Enviada em 24/12/2020

Na obra “Utopia”, do escritor inglês Thomas More, é retratada uma sociedade perfeita, na qual o corpo social padroniza-se pela ausência de conflitos e problemas. No entanto, o que se observa na realidade contemporânea é oposto do que o autor prega, visto que a crescente de violência no trânsito dificulta a concretização dos planos de More. Esse cenário antagônico é fruto tanto da imprudência dos condutores e pedestres, quanto das condições precárias dos asfaltos no Brasil. Diante disso, torna-se fulcral trazer a superfície discussões no que tange a esses aspectos, afim do pleno funcionamento da sociedade não só no cenário hodierno, mas também ulteriormente.

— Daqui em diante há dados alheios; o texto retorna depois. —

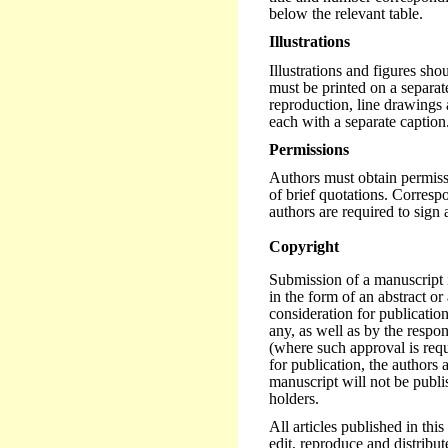
below the relevant table.
Illustrations
Illustrations and figures sh
must be printed on a separate
reproduction, line drawings 
each with a separate caption
Permissions
Authors must obtain permissi
of brief quotations. Corres
authors are required to sign a
Copyright
Submission of a manuscript 
in the form of an abstract or 
consideration for publication
any, as well as by the respon
(where such approval is requi
for publication, the authors 
manuscript will not be publi
holders.
All articles published in thi
edit, reproduce and distribute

Em uma primeira análise, é indiscutível que os casos de violência no trânsito são assíduos e derivam da baixa atuação dos setores governamentais, principalmente, no que concerne ao reconhecimento desta crescente e a criação de mecanismos que coíbam tal recorrência. Sob essa ótica, o pensador Thomas Hobbes defende que o Estado é responsável por garantir o bem-estar da população, entretanto, isso não ocorre no Brasil. Essa máxima, encontra-se deturpada do contexto atual, haja vista que o Estado não cumpre sua função de garantir que os cidadãos desfrutem de direitos inalienáveis, como o transporte e segurança.

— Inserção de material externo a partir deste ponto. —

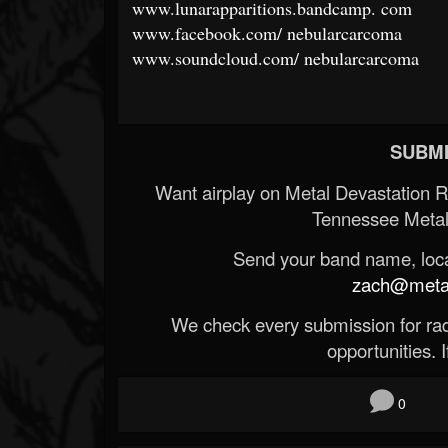
www.lunarapparitions.bandcamp.
com
www.facebook.com/
nebularcarcoma
www.soundcloud.com/
nebularcarcoma
SUBMI
Want airplay on Metal Devastation 
Tennessee Metal
Send your band name, locat
zach@metald
We check every submission for radi
opportunities. If
0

Ademais, é imperativo ressaltar a condição precária dos asfaltos como promotor do aumento do trânsito no Brasil. De acordo com os dados apontados pelo Danos Pessoais Causados por Veículos Automotores de Via Terrestre (DPVAT), mais de 100 mortes ocorrem por dia em todo o país. Diante de tal exposto, a sinalização incorreta, a crescente violência e a ausência de intervenções pública também são fatores intrínsecos que corroboram com a perpetuação dessa realidade instável e temerária. Logo, reconhecer este cenário contribui para a resolução deste quadro deletério.

Infere-se, portanto, que medidas exequíveis são necessárias para mitigar o avanço da problemática na sociedade brasileira. Por conseguinte, é imprescindível que o Tribunal de contas da União (TCU) direcione capital que, por intermédio do Poder Executivo e da Companhia de Engenharia de Trafego (CET), será revertido, respectivamente, na melhoria da condição das estradas e na reeducação dos condutores, uma vez que apresentam vícios ao dirigir, por meio do investimento em tecnologias e intervenções públicas, com o fito de minimizar os fatores que condicionantes dessa realidade nocente.       Somente assim, como resultado, os impactos adversos serão diminuídos, e possivelmente, erradicados. Dessa forma, a coletividade alcançará a “Utopia” de More.